── Data shown

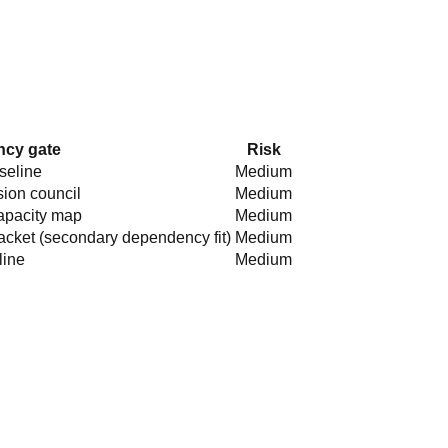
cy gate
Risk
aseline
Medium
sion council
Medium
apacity map
Medium
acket (secondary dependency fit)
Medium
line
Medium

────

**What needs to be done**
Could the entries above be printed again exactly, apart from the pictures?

**Written answer**
cy gate
Risk
aseline
Medium
sion council
Medium
apacity map
Medium
acket (secondary dependency fit)
Medium
line
Medium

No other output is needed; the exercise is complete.